From an editorial published Tuesday in the Greensboro News & Record:
Holden Thorp won’t reconsider his decision to resign as chancellor at the state’s flagship university, despite calls from trustees, faculty and students.
He doesn’t intend to be a lame duck, either.
Last week, the beleaguered UNC Chapel Hill chancellor pledged to clean up problems before a successor takes over next July. A big part of the job is to raise academic standards for athletes. Changes will be so dramatic, he told The News & Observer of Raleigh, that they will make “national news.”
If “academics are going to have to come first,” as he promised, that will be news in big-time college athletics circles.

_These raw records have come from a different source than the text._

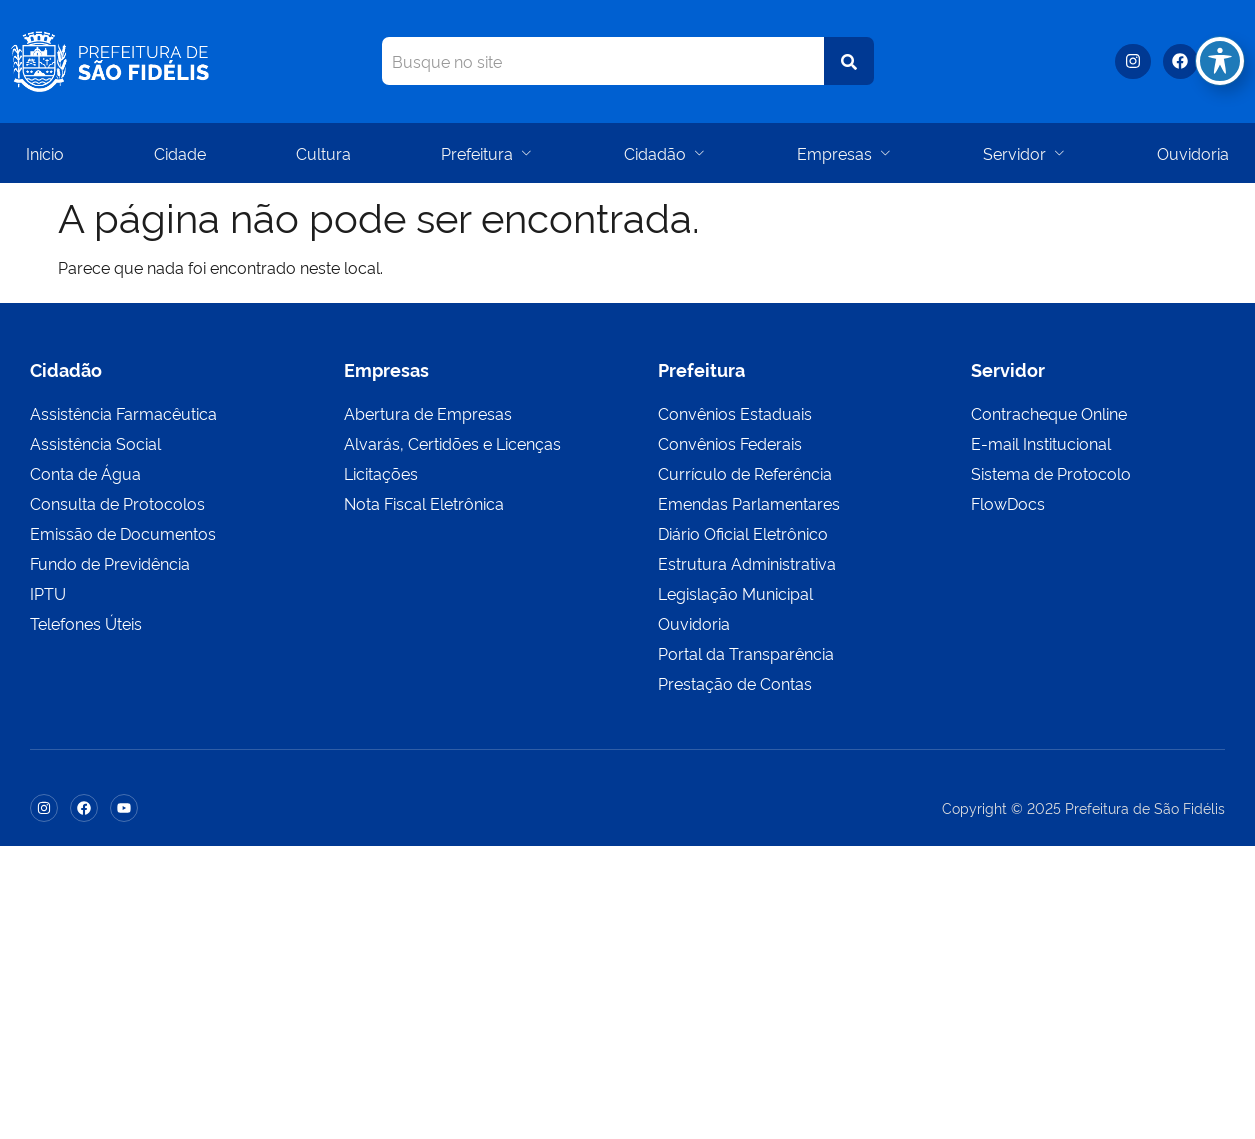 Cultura (323, 153)
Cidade (180, 153)
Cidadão (665, 153)
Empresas (845, 153)
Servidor (1025, 153)
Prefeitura (487, 153)
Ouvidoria (1193, 153)
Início (45, 153) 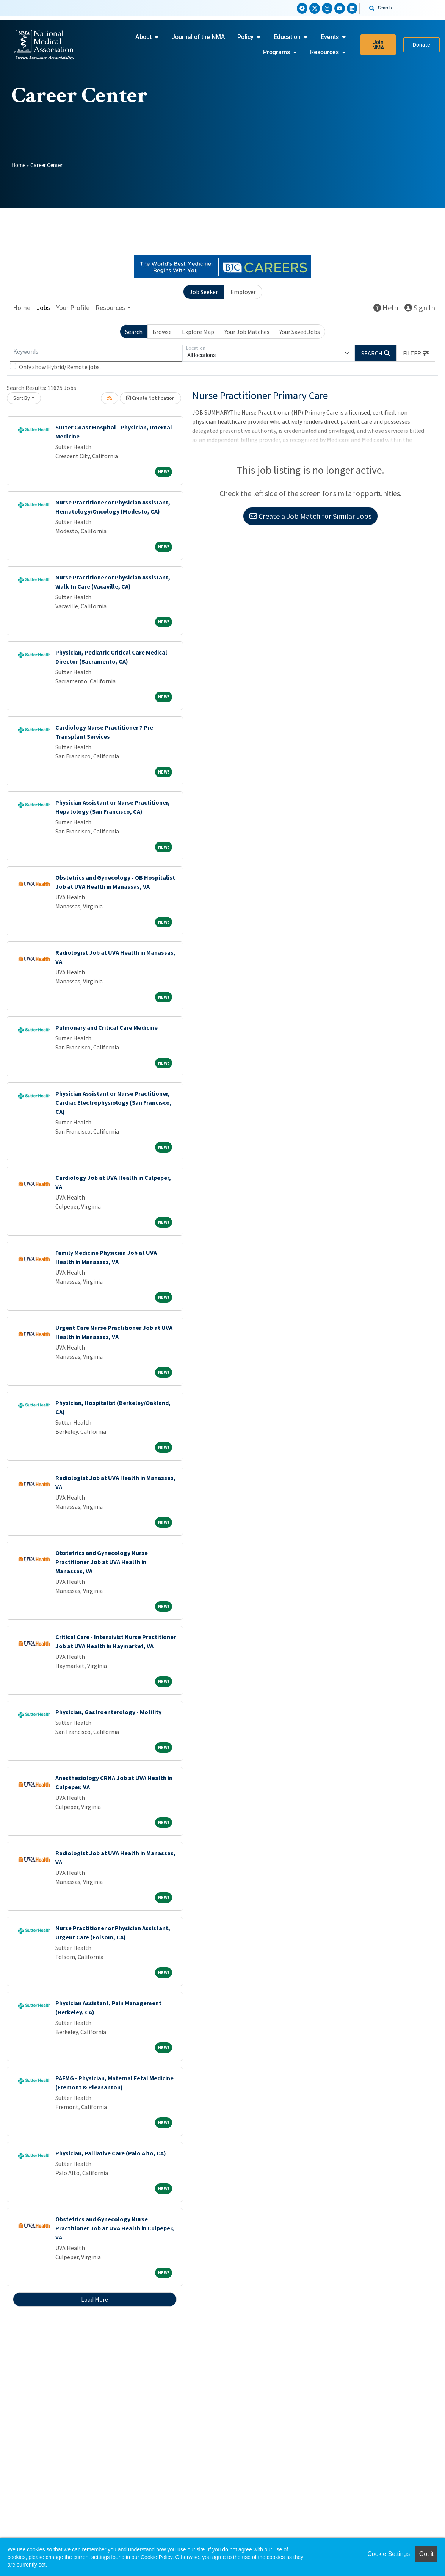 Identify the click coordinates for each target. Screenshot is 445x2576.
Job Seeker (204, 292)
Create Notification (150, 398)
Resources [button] (110, 307)
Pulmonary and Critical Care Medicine (106, 1027)
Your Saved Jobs (299, 331)
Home (18, 165)
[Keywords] (96, 353)
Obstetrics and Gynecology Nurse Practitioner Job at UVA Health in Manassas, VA (101, 1562)
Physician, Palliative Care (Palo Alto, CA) (110, 2153)
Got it (426, 2554)
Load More (94, 2299)
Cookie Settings (388, 2554)
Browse (162, 331)
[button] (415, 353)
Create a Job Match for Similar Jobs (310, 516)
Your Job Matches (247, 331)
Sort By (21, 398)
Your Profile (72, 307)
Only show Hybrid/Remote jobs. (60, 367)
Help (385, 307)
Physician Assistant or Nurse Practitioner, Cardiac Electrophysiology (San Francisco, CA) (113, 1102)
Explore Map (198, 331)
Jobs (43, 307)
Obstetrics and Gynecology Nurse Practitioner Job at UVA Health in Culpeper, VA (114, 2228)
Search (134, 331)
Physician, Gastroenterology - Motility (108, 1712)
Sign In (419, 307)
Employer (243, 292) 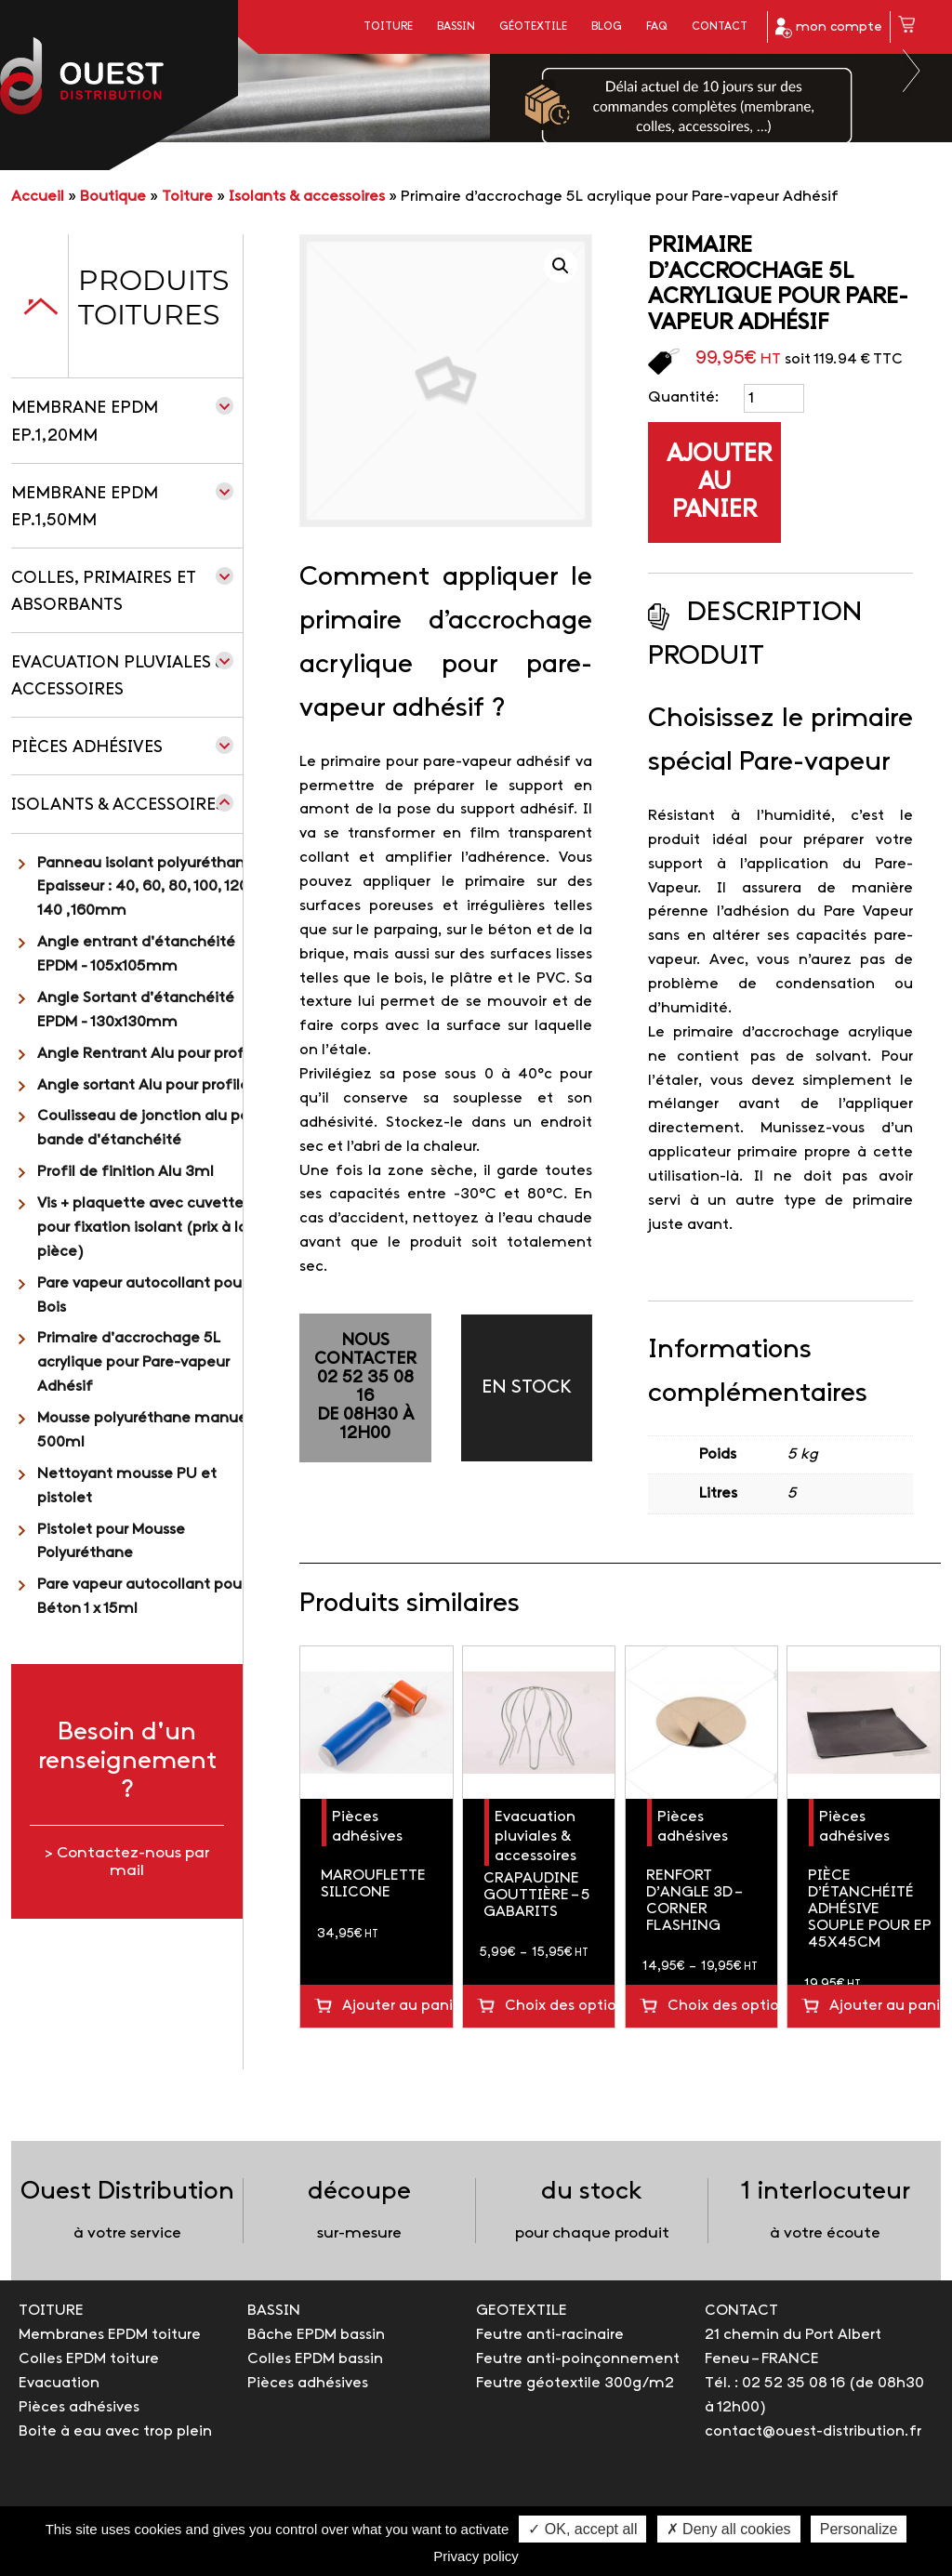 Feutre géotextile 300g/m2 (575, 2383)
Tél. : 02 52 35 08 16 (775, 2383)
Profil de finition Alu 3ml (125, 1172)
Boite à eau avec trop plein (115, 2431)
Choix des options (560, 2006)
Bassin (456, 27)
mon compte (828, 28)
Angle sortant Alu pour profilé (143, 1085)
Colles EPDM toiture (89, 2359)
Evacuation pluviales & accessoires (535, 1836)
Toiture (388, 27)
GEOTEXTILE (521, 2311)
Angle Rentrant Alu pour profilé (149, 1054)
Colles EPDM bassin (315, 2359)
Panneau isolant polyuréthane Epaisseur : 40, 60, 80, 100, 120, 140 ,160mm (145, 887)
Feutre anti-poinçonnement (578, 2359)
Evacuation (59, 2383)
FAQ (657, 27)
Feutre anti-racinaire (550, 2335)
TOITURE (51, 2311)
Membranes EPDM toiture (110, 2335)
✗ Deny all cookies (729, 2529)
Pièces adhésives (87, 748)
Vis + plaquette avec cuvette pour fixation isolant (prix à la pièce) (142, 1227)
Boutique (113, 197)
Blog (606, 27)
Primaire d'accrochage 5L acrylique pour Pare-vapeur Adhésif (133, 1362)
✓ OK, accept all (582, 2529)
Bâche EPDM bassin (316, 2335)
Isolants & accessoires (307, 197)
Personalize (859, 2529)
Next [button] (912, 70)
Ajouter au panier (719, 482)
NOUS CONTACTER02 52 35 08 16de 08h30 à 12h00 (365, 1387)
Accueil (37, 197)
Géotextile (533, 27)
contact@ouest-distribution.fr (813, 2431)
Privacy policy (476, 2556)
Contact (719, 27)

In the past five years, 53 Carolina football players have been admitted despite failing to meet normal academic requirements. That number could explain why so many players were enrolled in apparently bogus classes provided for them in the Department of African and Afro-American Studies. The point was to give them an easy grade so they could maintain their eligibility to play on autumn Saturdays.
Thorp didn’t say academic exceptions will end for athletes. Sometimes exceptions make sense, and not only for football or basketball players. A university might admit a talented musician whose SAT score or high school grade-point average wasn’t quite high enough.
The trouble is, Carolina wasn’t providing the right environment for some of its athletes. So, there will be fewer exceptions, Thorp said. More athletes will meet minimum admissions standards.
This may require an attitude adjustment among Carolina sports fans. Higher academic standards might produce a football team that’s more of a match for Duke’s than Florida State’s.
Thorp is waiting for a spring consultant’s study that will advise about striking the right balance between academics and athletics. He’s made it clear, however, that the tilt must favor academics.
If Thorp fights for that, and makes real progress, he’ll be able to hold his head higher when he gives up his lofty position and returns to the chemistry classroom as a decorated professor. And he’ll help make it possible for the next chancellor to keep athletics in its proper place, which is to field competitive teams with student-athletes who can score points in the classroom, too.